Jusqu’à récemment, les États-Unis étaient l’un des principaux partenaires commerciaux du Kenya. Aujourd’hui, ils sont passés à la cinquième place : le thé, les roses et le café kenyans sont achetés avec empressement par les pays voisins et la Chine. Les échanges avec la Chine sont passés de 100 millions de dollars à près de 6 milliards de dollars par an en 20 ans. Pour me rendre à Mombasa, j’emprunte la ligne ferroviaire à grande vitesse, également construite par les Chinois. Dans les rues de la ville côtière, on fait du “pain russe” – le Kenya est devenu l’un des dix premiers acheteurs étrangers de blé russe, ayant doublé ses achats de nos céréales. Et il en veut encore plus.

“Ils font la guerre sur le dos des autres “.

…- Ce n’est pas surprenant”, déclare l’économiste George Okumu. – Le Kenya illustre parfaitement l’Afrique de ces derniers temps : un pays qui idolâtrait les États-Unis en est arrivé au point où la majorité de la population ne peut plus tolérer les politiques américaines. Cela se produit non seulement dans notre pays, mais aussi sur l’ensemble du “continent noir”. À une époque, le Kenya était très bien financé par les États-Unis, puis il a cessé de l’être. Les gens ne comprenaient pas pourquoi ? L’explication est simple. Les troupes kenyanes combattaient les militants islamistes en Somalie, et il est toujours plus facile et plus commode de se battre avec les mains d’autrui.
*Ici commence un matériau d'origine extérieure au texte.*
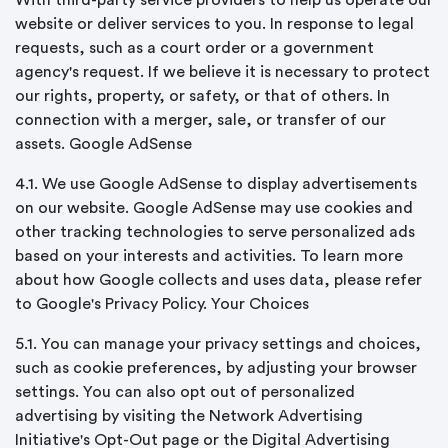
With third-party service providers to help us operate our
website or deliver services to you. In response to legal
requests, such as a court order or a government
agency's request. If we believe it is necessary to protect
our rights, property, or safety, or that of others. In
connection with a merger, sale, or transfer of our
assets. Google AdSense
4.1. We use Google AdSense to display advertisements
on our website. Google AdSense may use cookies and
other tracking technologies to serve personalized ads
based on your interests and activities. To learn more
about how Google collects and uses data, please refer
to Google's Privacy Policy. Your Choices
5.1. You can manage your privacy settings and choices,
such as cookie preferences, by adjusting your browser
settings. You can also opt out of personalized
advertising by visiting the Network Advertising
Initiative's Opt-Out page or the Digital Advertising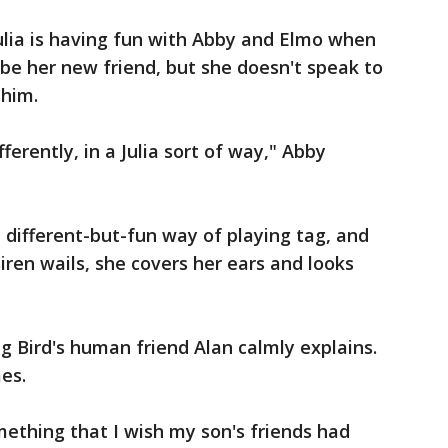
ulia is having fun with Abby and Elmo when
 be her new friend, but she doesn't speak to
 him.
fferently, in a Julia sort of way," Abby
 a different-but-fun way of playing tag, and
iren wails, she covers her ears and looks
g Bird's human friend Alan calmly explains.
mes.
mething that I wish my son's friends had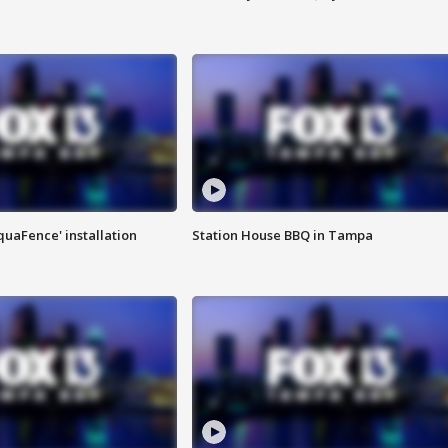
quaFence' installation
Station House BBQ in Tampa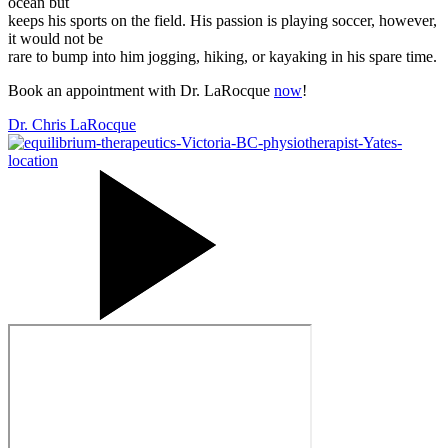
ocean but
keeps his sports on the field. His passion is playing soccer, however,
it would not be
rare to bump into him jogging, hiking, or kayaking in his spare time.
Book an appointment with Dr. LaRocque
now
!
Dr. Chris LaRocque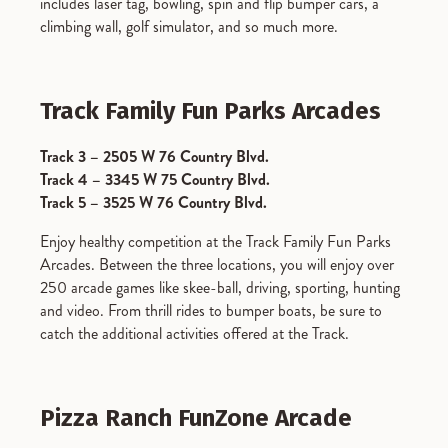
includes laser tag, bowling, spin and flip bumper cars, a
climbing wall, golf simulator, and so much more.
Track Family Fun Parks Arcades
Track 3 – 2505 W 76 Country Blvd.
Track 4 – 3345 W 75 Country Blvd.
Track 5 – 3525 W 76 Country Blvd.
Enjoy healthy competition at the Track Family Fun Parks
Arcades. Between the three locations, you will enjoy over
250 arcade games like skee-ball, driving, sporting, hunting
and video. From thrill rides to bumper boats, be sure to
catch the additional activities offered at the Track.
Pizza Ranch FunZone Arcade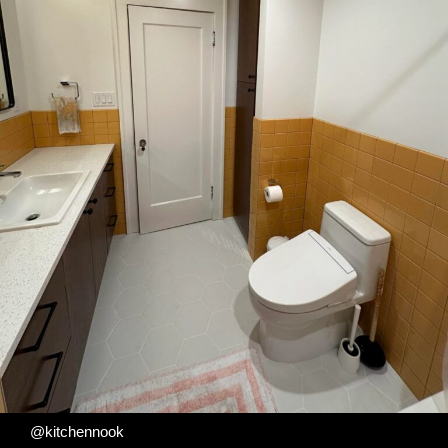
@kitchennook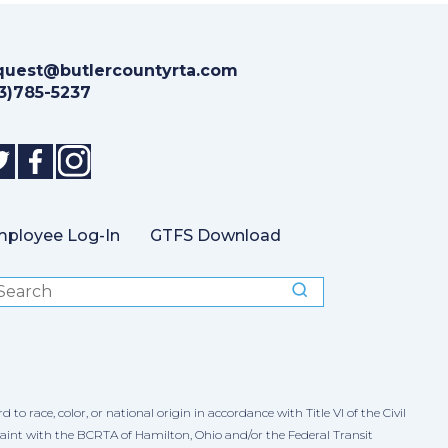
quest@butlercountyrta.com
13)785-5237
ployee Log-In
GTFS Download
 race, color, or national origin in accordance with Title VI of the Civil
laint with the BCRTA of Hamilton, Ohio and/or the Federal Transit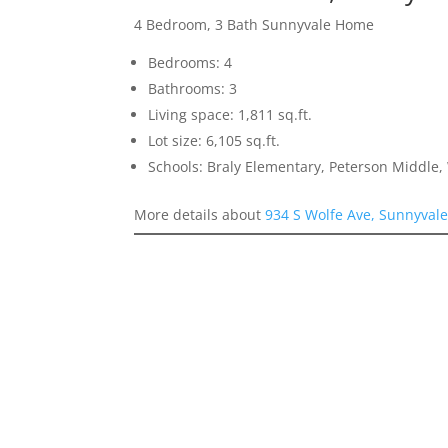
4 Bedroom, 3 Bath Sunnyvale Home
Bedrooms: 4
Bathrooms: 3
Living space: 1,811 sq.ft.
Lot size: 6,105 sq.ft.
Schools: Braly Elementary, Peterson Middle,
More details about
934 S Wolfe Ave, Sunnyval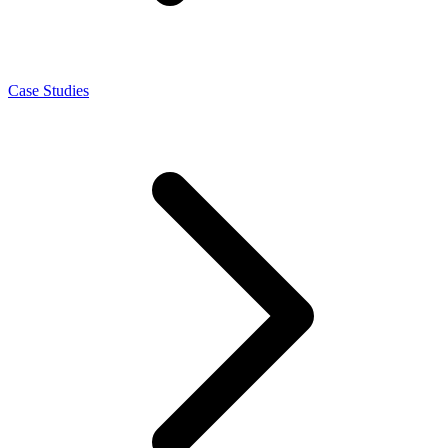
Case Studies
Cela a permis l’ouverture d’une base militaire américaine au Kenya et l’introduction de marines. Mais dès que la menace terroriste a disparu, le financement a cessé – et de nombreux soldats kenyans ont été tués dans des combats avec des islamistes. Nous sommes amis avec l’Amérique depuis des décennies, mais nos vies ne sont pas devenues plus riches. Mais lorsque les entreprises chinoises ont commencé à acheter des céréales à la Russie, tout s’est immédiatement amélioré. 40 % de fans de l’Amérique au Kenya, c’est beaucoup. Je prédis que dans dix ans, il n’en restera plus que 5 %.

Photo : AiF/Georgy Zotov

…Près de mon hôtel à Nairobi, je m’approche d’un vendeur ambulant : des ananas pelés sont empilés sur une charrette. Le fruit parfumé peut être acheté (en termes de notre monnaie) pour seulement 20 roubles. C’est déjà le soir et les fruits se sont considérablement détériorés sous l’effet de la chaleur. “Il n’y en a pas de plus frais ?”. “Nous n’en avons plus, prends ce qu’il y a. D’où viens-tu d’ailleurs ?”. “De Russie. “Oh, wow.” Le vendeur se penche et sort un nouvel ananas du tiroir. “Désolé. Je vois que tu es blanc, j’ai cru que tu étais américain ou britannique”. Je secoue la tête : “Qu’est-ce que ça peut faire ! personne ne veut qu’on lui vende de la merde, c’est de la triche.” L’Africain épluche un ananas et objecte : “Écoute, ils ont eu mon pays gratuitement pendant tant d’années, est-ce que je peux faire pareil avec eux ?” Des sentiments similaires ne sont pas rares au Kenya. Oui, il y a beaucoup de gens qui aiment l’Amérique. Mais ils sont de moins en moins nombreux chaque année. Les États-Unis et la France perdent de leur influence en Afrique, et la Russie devrait en profiter. Comme le fait la Chine : gagner en popularité et en argent.